Тот и глазом не повёл, продолжал приближаться. Тогда Марфа сделала резкий тычок и не успела опомниться, как проворно увернувшийся Федька заключил её в медвежьи объятия. Девушка забилась убойной птицей, зашлась в смертном крике, да разве такого остановишь? Разорвал рубаху, принялся грудь слюнявить, теперь слов не говорил, только булькал. Силы у Марфы уже совсем иссякли, осталась одна лишь гадливость, будто помоями облилась. Федька деловито подминал её под себя и вдруг вздрогнул, оборвавши бульканье, изо рта хлынула кровь. Он всё ещё продолжал скрести руками, так что девушка не сразу поняла, что это уже были смертельные объятия. С трудом освободившись, устремила она полный ужаса взор на бьющегося в агонии насильника, не смея поверить в своё счастливое избавление. Но вот последняя страшная судорога прошлась по его телу, заставила выгнуть спину, так что сразу стало видно торчащее в ней топорище, и всё было кончено.

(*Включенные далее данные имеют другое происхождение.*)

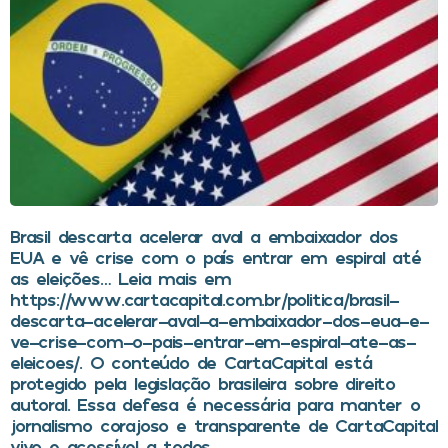
Brasil descarta acelerar aval a embaixador dos
EUA e vê crise com o país entrar em espiral até
as eleições… Leia mais em
https://www.cartacapital.com.br/politica/brasil-
descarta-acelerar-aval-a-embaixador-dos-eua-e-
ve-crise-com-o-pais-entrar-em-espiral-ate-as-
eleicoes/. O conteúdo de CartaCapital está
protegido pela legislação brasileira sobre direito
autoral. Essa defesa é necessária para manter o
jornalismo corajoso e transparente de CartaCapital
vivo e acessível a todos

Марфа огляделась и в тёмном углу увидела соседского парня Оську Селевина. Тайный воздыхатель, он сердцем почуял грозившую беду и, схватив первое, что попалось под руку, бросился на выручку девушке, а теперь, ужаснувшись содеянному, дрожал от страха. С минувшей весны Марфа явно благоволила его брату. Да и как иначе? Данила - парень загляденье, и лицом, и статью, с жарким взглядом, от которого падает сердце и так холодит в груди, будто смотришь с высоты. Такому можно показать и силу, и слабость - всё, что пожелает. С Оськой же она всегда была строгой, держала на отдалении и лишь иногда допускала одну вольность - насмешливо язвила. А тут вдруг, осознав происшедшее, зарыдала в рёв с таким отчаянием, что не обращала внимания на наготу и не пыталась прикрыться. Вид беззащитной девушки, бывшей доселе недоступной, прогнал Оськины страхи. Он шагнул к ней, бормоча утешительные слова, и Марфа доверчиво прильнула к нему, постепенно успокаиваясь. Оська впервые почувствовал себя настоящим мужчиной и замер от восторга, готовый простоять так всю оставшуюся жизнь. Но счастье длилось недолго. Со двора донеслись крики казаков, обеспокоенных долгим отсутствием товарища. Оська оторвался от девушки, закрыл ворота коровника на засов и вытащил топор из Федькиной спины. Теперь он мог сражаться без страха.

- Хведька, где ж тебя лихо носить? - слышались голоса. - Тикай виттеля хучь бэз штанцив, мы глядеть нэ будэмо.

Дёрнули за ворота коровника, и, быть может, прошли бы дальше, да Марфа вдруг громко всхлипнула, не удержав нового страха.

- Эге, так тама кто-сь ховается! Ну-ка выходь!

Задубасили в ворота и, отбив кулаки, решили:

- Нэхай сидять, щас выкурим.

Скоро потянуло дымком, заволновалась скотина. Марфа заметалась было между коровами, пытаясь их успокоить, но скоро убедившись в тщетности затеи, застыла, прислонившись к яслям и безвольно опустив руки. Оська оглядывал коровник в надежде отыскать какой-нибудь выход - всё было глухо. Верх уже затянуло сизым дымом, он опускался ниже и ниже, начал стеснять дыхание, выжимать слёзы. Отбросив ненужный топор, Оська приблизился к девушке, бережно уложил её на пол, где ещё можно было дышать, и сам прилёг рядом. Принять смерть рядом с любимой - в этом было своё утешение. Он нежно гладил девичьи плечи, бормотал невесть откуда взявшиеся ласковые слова и чувствовал, что где-то в глубине души рождается своя песня, заглушающая гудение пламени, треск дерева и рёв обезумевшей скотины. В этих звуках совершенно утонули крики насильников, они как бы перестали существовать. Потому-то не сразу удалось услышать знакомые голоса.

- Да ведь это никак Данила! - очнулась Марфа. Оська приглушил свою музыку, прислушался - и впрямь, кажется, братан.